Heute muss ich noch etwas lernen

Heute muss ich noch etwas lernen

By DALLIGATOR

 

Das Lernen an sich wird meist mit Schule und Ausbildung in Zusammenhang gebracht und weckt daher schnell negative Assoziationen. Ein äußerer Zwang stülpt sich über einen und nur das große Ziel dahinter, dass das einem eines Tages nützlich sein könnte, beziehungsweise dass man das Wissen und Können in einem anderen Moment abrufen muss, stellen keine solide Grundlage für nachhaltiges und freudvolles Lernen dar.

Dabei ist das Lernen etwas, das uns unser Leben lang begleitet, das absolut lebensnotwendig ist, das wir von Geburt an können und bei dem unser Körper selbst wundervolle Belohnungssysteme aufgebaut hat. Grund genug, um über das Lernen mit Kindern im Alltag nachzudenken.

Wir sind auf dem Weg zum Einkaufen. Ich habe für diese Aktion ein gewisses Zeitfenster eingeplant und am Vormittag auch noch andere Dinge vor. Ich nehme die Kinder mit, weil meine Frau dann etwas anderes machen kann und weil es ihnen auch Spaß macht.

Ich will schnell machen und irgendwann nach dem Einkaufen für sie noch eine spezielle Lernsituation/Spielsituation gestalten, wie zum Beispiel ein Buch zusammen lesen und über die Bilder sprechen. Auf dem Weg überlegen sich meine Kinder jedoch alle paar Meter, dass sie etwas interessantes wie eine Schnecke entdeckt haben, dass sie lieber hier stehen bleiben wollen,… . Langsam baut sich eine Anspannung auf und entweder durch Belohnung oder Strafe bekomme ich sie dann endlich dazu das zu machen, was ich will. Dabei muss ich sie dann doch teilweise tragen, diskutieren und drängen.
Meine Intention, danach noch etwas interessantes zu machen mag ja schön und gut sein, aber warum verändere ich hier nicht einfach meine Einstellung und nutze ihr Interesse und die sich bietende Möglichkeit? Warum versuche ich künstlich etwas zu erzeugen, was sich mir auf natürlichem Wege anbietet?

Im Laden will ich dann schließlich schnell durchkommen und die geplanten Dinge effektiv einkaufen. Bereits vor dem Eingang verkündet mir mein Kind jedoch, dass sie selbst einen Wagen schieben will.
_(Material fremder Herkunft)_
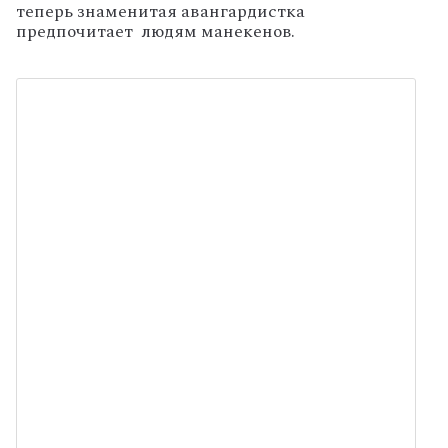
теперь знаменитая авангардистка
предпочитает
людям манекенов.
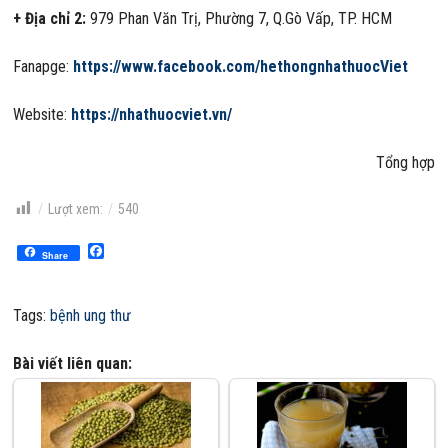
+ Địa chỉ 2:
979 Phan Văn Trị
, Phường 7, Q.Gò Vấp, TP. HCM
Fanapge:
https://www.facebook.com/hethongnhathuocViet
Website:
https://nhathuocviet.vn/
Tổng hợp
Lượt xem:
540
Facebook
Share
Tags:
bệnh ung thư
Bài viết liên quan:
Das sieht zwar süß aus, jedoch sehe ich nur selten andere Kinder, die dies dürfen, da man sich durch so einen Wagen viel Stress und Verzögerung einhandelt. Deshalb verzichte ich zeitweise darauf oder dränge sie dann wie Beiboote am großen Segelschiff zu bleiben.
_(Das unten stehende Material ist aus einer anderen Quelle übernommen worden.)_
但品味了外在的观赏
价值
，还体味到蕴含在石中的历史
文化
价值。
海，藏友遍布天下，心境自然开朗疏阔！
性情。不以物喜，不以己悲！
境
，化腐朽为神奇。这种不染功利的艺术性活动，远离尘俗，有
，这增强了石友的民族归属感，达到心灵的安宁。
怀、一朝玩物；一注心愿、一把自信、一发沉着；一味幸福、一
Die Kleine will deshalb raus aus dem Wagen, aber nicht in meinem Tempo und in meine Richtung laufen. Ich sage deshalb entweder im Wagen bleiben oder biete meinen Arm an und fühle mich dabei großzügig und opferbereit.

Aber sie entdeckt eine Möglichkeit wie sie außerhalb des Wagens sein, jedoch nicht laufen muss. Sie hängt sich seitlich auf den Wagen und fährt mit, wie Surfen oder die Müllabfuhr und ich muss zugeben, dass es sehr cool aussieht. In mir kommt ein erster Impuls hoch es ihr zu verbieten, da wir das so nicht besprochen haben. Diesmal schaffe ich es ihn direkt im Kern zu unterdrücken, weil sie sich etwas tolles selbst ausgedacht hat ich ehrlicherweise das auch so machen will. Sie hat etwas gelernt, eine Bewegung, ein Problem erkannt und für sich gelöst und das aus eigenem Antrieb. Etwas wozu ich sie auf dem Spielplatz sonst dazu aufgefordert hätte. Wozu sie dann vielleicht keine Lust gehabt oder es durch die Konstruktion nicht gelöst hätte. Ich bin stolz auf sie, teile ihr dies durch ein begeistertes Lächeln mit und jetzt muss ich mal schnell schauen was die Große bereits alles in ihren kleinen Wagen eingeladen hat. 😉

Mittlerweile lasse ich sie deshalb z.B. oft selbst den Wagen nehmen, überlasse ihr wenn möglich eine Auswahl und versuche generell ihrem Entdeckungsdrang und ihrer Verarbeitung unserer großen Welt nicht im Weg zu stehen. Ich versuche sie selbst, wo es möglich ist auch in Entscheidungsprozesse miteinzubeziehen und ihnen nicht zwanghaft an mein schnelles Tempo aufzudrängen, sondern mich da nach ihnen auszurichten. Das funktioniert nicht immer sofort, aber ich bin mir sicher, dass es ihnen guttut, dass sie so ihre Freude am Lernen und Entdecken bewahren und dass es auch gut für mich ist, die Dinge nicht stets nur hinsichtlich ihrer Effektivität zu betrachten, sondern den Moment sich entfalten zu lassen und einfach zu beobachten, was sich ergibt.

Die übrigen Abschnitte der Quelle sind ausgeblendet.